JERUSALEM (Reuters) – Israeli Prime Minister Benjamin Netanyahu said on Monday that Israel was preparing to operate direct flights to the Emirates through Saudi airspace as part of the signing of an agreement to normalize relations between the two countries.
On Thursday, Israel and the UAE announced their intention to normalize diplomatic relations under a US-sponsored deal, the implementation of which could reshape Middle East politics from the Palestinian issue to confronting Iran. The UAE would thus become the third Arab country to establish relations with Israel.
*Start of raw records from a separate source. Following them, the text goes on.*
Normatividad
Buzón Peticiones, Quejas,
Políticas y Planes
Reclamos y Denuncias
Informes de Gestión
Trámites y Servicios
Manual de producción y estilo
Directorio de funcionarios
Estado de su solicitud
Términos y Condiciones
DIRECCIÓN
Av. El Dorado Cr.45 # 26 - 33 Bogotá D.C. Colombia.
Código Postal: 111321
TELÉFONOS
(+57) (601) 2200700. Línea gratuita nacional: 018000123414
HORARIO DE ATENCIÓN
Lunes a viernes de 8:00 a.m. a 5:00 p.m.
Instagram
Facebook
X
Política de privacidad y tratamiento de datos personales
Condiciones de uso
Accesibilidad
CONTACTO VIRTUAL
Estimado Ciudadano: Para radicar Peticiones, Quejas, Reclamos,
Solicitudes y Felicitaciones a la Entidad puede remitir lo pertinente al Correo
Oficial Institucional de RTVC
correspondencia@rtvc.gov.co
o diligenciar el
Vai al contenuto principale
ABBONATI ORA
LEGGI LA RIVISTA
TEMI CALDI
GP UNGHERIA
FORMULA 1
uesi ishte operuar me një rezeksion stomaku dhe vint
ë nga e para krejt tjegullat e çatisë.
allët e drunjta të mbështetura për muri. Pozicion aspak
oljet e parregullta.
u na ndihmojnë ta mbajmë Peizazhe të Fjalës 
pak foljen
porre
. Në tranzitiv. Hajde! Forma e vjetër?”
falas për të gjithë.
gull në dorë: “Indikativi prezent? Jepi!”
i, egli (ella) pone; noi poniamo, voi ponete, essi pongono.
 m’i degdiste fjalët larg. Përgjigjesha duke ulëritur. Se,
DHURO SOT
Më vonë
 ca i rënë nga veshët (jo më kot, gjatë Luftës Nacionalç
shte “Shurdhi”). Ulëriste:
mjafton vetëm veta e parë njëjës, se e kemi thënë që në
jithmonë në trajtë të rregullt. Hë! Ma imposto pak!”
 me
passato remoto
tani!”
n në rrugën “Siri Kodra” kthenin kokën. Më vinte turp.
He briefed Netanyahu at Ben Gurion Airport in Tel Aviv about plans to expand aviation activity, which was curtailed by the outbreak of the Coronavirus, but he did not specify a time frame for opening an air route with the Gulf state.
“We are currently working to allow direct flights from Tel Aviv to Dubai and Abu Dhabi through Saudi airspace,” Netanyahu told reporters, “estimating the flight time” at about three hours, the same as the flight to Rome. ”
Saudi Arabia does not recognize the State of Israel, and its airspace is closed to Israeli aircraft. However, in a move that was seen in Israel as a sign of improved relations with Riyadh, Air India was allowed in 2018 to start flights over Saudi Arabia en route from New Delhi to Tel Aviv.
“We expect a tremendous volume of investment and tourism” with the UAE, Netanyahu said at Ben Gurion Airport.
An Israeli delegation is scheduled to visit the UAE within weeks to work on normalizing relations, but restrictions imposed to combat the Covid-19 pandemic may quickly disrupt the opening of commercial aviation routes.
On Sunday, the UAE switched on telephone lines with Israel, which had been launched by a contact between the foreign ministers of the two countries.